What Caused the Late Ordovician Extinction?

The first of the “Big Five” mass extinctions, the Late Ordovician event, occurred approximately 445 million years ago, marking the boundary between the Ordovician and Silurian periods. At this point in Earth’s history, complex life was almost entirely confined to the oceans. The land was largely barren, with only primitive plants beginning to colonize it. This extinction profoundly reshaped the marine world and set a new course for the evolution of life.

The World Before the Catastrophe

The Ordovician period was characterized by a warm, greenhouse climate with exceptionally high sea levels. These conditions submerged large portions of the continents, creating vast, shallow inland seas ideal for life to flourish. Most of the world’s landmass was collected into a single supercontinent, Gondwana, in the Southern Hemisphere. These tropical waters became the cradle for the Great Ordovician Biodiversification Event, which saw a tripling of marine diversity.

The Ordovician seas were populated by a host of organisms, including trilobites, brachiopods, and the first true coral reefs. Communities of tiered suspension feeders, like crinoids and bryozoans, created complex vertical ecosystems, while cephalopods established themselves as formidable predators.

The Two-Pulse Extinction Event

The Late Ordovician extinction was not a single event but a drawn-out crisis that occurred in two distinct pulses over half a million to two million years. These phases were separated by several hundred thousand years, each driven by different environmental pressures. The first pulse began at the start of the Hirnantian stage, primarily affecting organisms in warm, shallow seas. Planktonic and free-swimming creatures like graptolites, along with many types of trilobites and brachiopods adapted to tropical conditions, were hit particularly hard.

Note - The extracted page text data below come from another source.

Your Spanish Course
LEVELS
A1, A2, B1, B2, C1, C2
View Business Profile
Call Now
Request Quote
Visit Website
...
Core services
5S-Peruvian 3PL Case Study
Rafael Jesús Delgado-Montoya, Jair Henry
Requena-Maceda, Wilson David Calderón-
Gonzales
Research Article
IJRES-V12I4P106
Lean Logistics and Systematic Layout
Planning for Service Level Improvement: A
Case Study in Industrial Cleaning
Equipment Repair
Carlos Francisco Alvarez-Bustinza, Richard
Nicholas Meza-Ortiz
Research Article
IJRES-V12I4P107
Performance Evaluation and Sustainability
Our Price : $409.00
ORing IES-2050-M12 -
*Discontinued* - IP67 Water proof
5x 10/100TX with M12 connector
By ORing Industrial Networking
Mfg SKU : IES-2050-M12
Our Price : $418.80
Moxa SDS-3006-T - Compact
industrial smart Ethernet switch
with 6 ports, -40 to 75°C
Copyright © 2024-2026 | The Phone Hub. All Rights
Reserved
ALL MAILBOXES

Following this phase, surviving fauna adapted to the new, colder global conditions. A specialized, cold-adapted group of brachiopods known as the Hirnantia fauna spread across the globe. This stability was short-lived, as a second pulse of extinction occurred later in the Hirnantian, wiping out many survivors of the first wave, including the widespread Hirnantia fauna. This second event targeted species that had adapted to the cooler environments, leaving behind an altered marine ecosystem.

Proposed Causes of the Extinction

The leading scientific theory links both pulses of the extinction to a brief ice age. This glaciation, centered on the supercontinent Gondwana as it drifted over the South Pole, triggered a cascade of environmental changes. The rapid shift from a greenhouse to an icehouse climate was a shock to a biosphere adapted to stable, warm conditions.

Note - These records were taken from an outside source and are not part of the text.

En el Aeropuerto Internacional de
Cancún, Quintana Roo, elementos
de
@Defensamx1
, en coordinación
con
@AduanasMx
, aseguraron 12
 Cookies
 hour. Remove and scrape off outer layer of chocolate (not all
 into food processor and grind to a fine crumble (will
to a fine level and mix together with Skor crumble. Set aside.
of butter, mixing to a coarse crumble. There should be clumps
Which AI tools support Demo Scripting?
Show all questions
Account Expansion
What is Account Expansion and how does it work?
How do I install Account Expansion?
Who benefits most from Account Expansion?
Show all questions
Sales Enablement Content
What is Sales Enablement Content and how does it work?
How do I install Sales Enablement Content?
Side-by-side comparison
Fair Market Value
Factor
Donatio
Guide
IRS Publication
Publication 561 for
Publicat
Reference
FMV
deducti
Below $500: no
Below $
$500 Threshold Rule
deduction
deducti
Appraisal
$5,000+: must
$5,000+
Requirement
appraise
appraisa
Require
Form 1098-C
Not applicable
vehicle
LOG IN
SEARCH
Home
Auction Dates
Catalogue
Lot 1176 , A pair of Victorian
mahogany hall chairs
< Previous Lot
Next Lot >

The first pulse of extinction corresponds with the onset of this glaciation. As massive ice sheets formed on Gondwana, large quantities of water were locked away as ice, causing global sea levels to fall by as much as 100 meters. This drained the vast, shallow epicontinental seas, destroying the habitats of many marine species and contracting the habitable zone for warm-water life.

The second pulse was triggered by the abrupt end of the ice age. As the climate warmed and glaciers melted, a swift rise in sea levels flooded the exposed continental shelves. This flooding is thought to have created widespread anoxia, or low-oxygen conditions, across the seafloor as ocean circulation patterns changed. The influx of toxic, sulfide-rich waters onto the shelves was fatal to many remaining species, particularly the cold-adapted fauna. While glaciation is the most widely accepted cause, some research has explored other possibilities, such as intense volcanic activity or a nearby gamma-ray burst.

Life’s Toll and Aftermath

The Late Ordovician extinction eliminated an estimated 85% of all marine species. Around one-third of all brachiopod and bryozoan families disappeared, along with numerous groups of trilobites, conodonts, and corals. The complex, tiered ecosystems of the Ordovician were dismantled, leaving behind a world with significantly lower biodiversity.

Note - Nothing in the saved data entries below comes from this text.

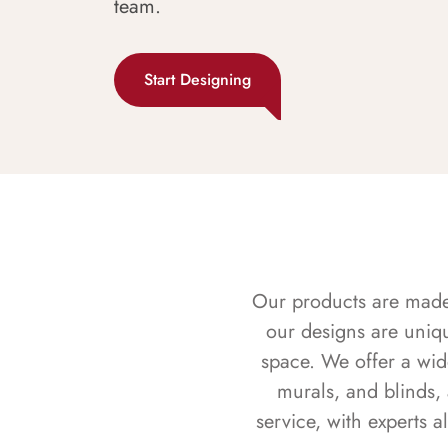
team.
Start Designing
Our products are made f
our designs are uniq
space. We offer a wid
murals, and blinds,
service, with experts 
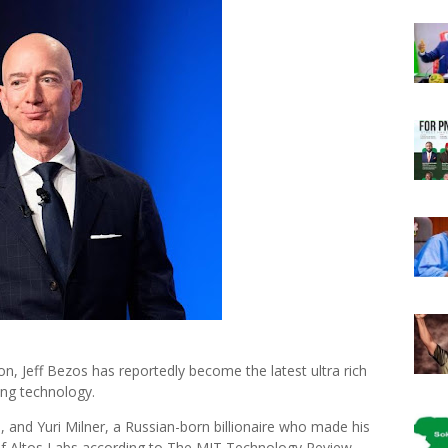
, Jeff Bezos has reportedly become the latest ultra rich
ing technology.
and Yuri Milner, a Russian-born billionaire who made his
of Altos Labs according to The MIT Technology Review.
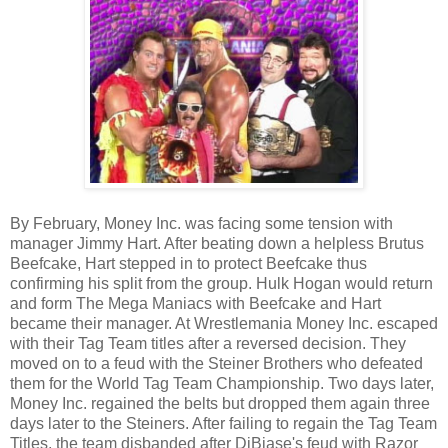
By February, Money Inc. was facing some tension with
manager Jimmy Hart. After beating down a helpless Brutus
Beefcake, Hart stepped in to protect Beefcake thus
confirming his split from the group. Hulk Hogan would return
and form The Mega Maniacs with Beefcake and Hart
became their manager. At Wrestlemania Money Inc. escaped
with their Tag Team titles after a reversed decision. They
moved on to a feud with the Steiner Brothers who defeated
them for the World Tag Team Championship. Two days later,
Money Inc. regained the belts but dropped them again three
days later to the Steiners. After failing to regain the Tag Team
Titles, the team disbanded after DiBiase's feud with Razor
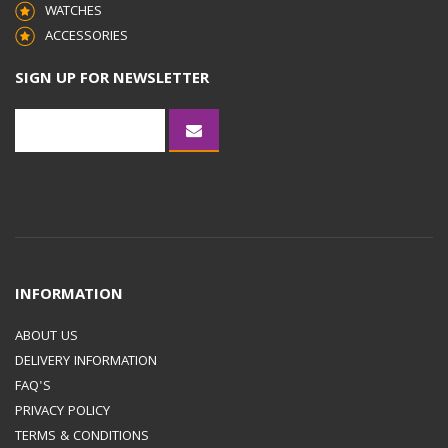
WATCHES
ACCESSORIES
SIGN UP FOR NEWSLETTER
INFORMATION
ABOUT US
DELIVERY INFORMATION
FAQ'S
PRIVACY POLICY
TERMS & CONDITIONS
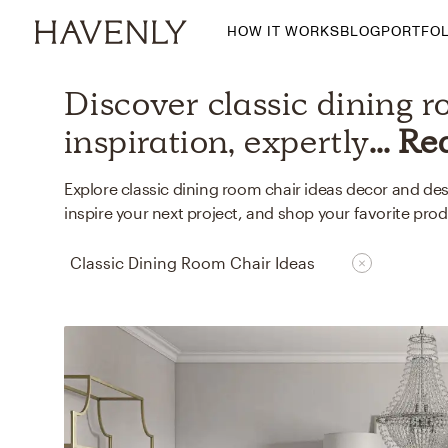
HOW IT WORKS
BLOG
PORTFOL
By Room
Discover
classic dining 
Living Room
inspiration, expertly
... R
Dining Room
Bedroom
Explore classic dining room chair ideas decor and de
inspire your next project, and shop your favorite prod
Home Office
Nursery
Classic Dining Room Chair Ideas
Patio
Entry Way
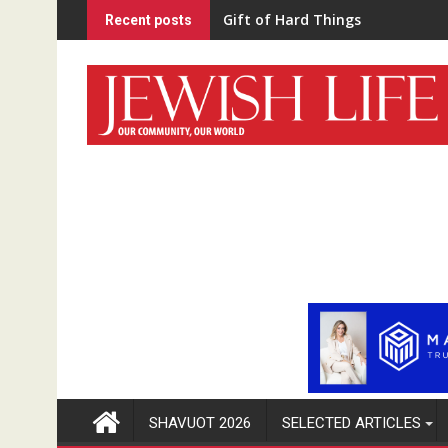
Skip
Gift of Hard Things
Recent posts
to
content
SHAVUOT 2026
SELECTED ARTICLES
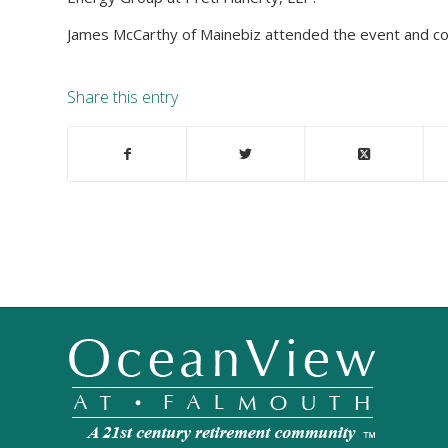
James McCarthy of Mainebiz attended the event and cove
Share this entry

The survivors were often generalist species or those adapted to colder, deeper waters that were less affected by the initial sea-level drop. The aftermath was a period of ecological instability, but it also created an opportunity. With many ecological niches cleared, the stage was set for a new wave of diversification in the following Silurian period. The recovery was relatively rapid, with diversity returning to pre-extinction levels within about 5 million years.

This recovery saw the rise of new forms of life, as surviving groups of brachiopods and corals radiated rapidly. The Silurian seas also witnessed the diversification of the first jawed fish, our distant ancestors, and the first creatures to permanently colonize land appeared.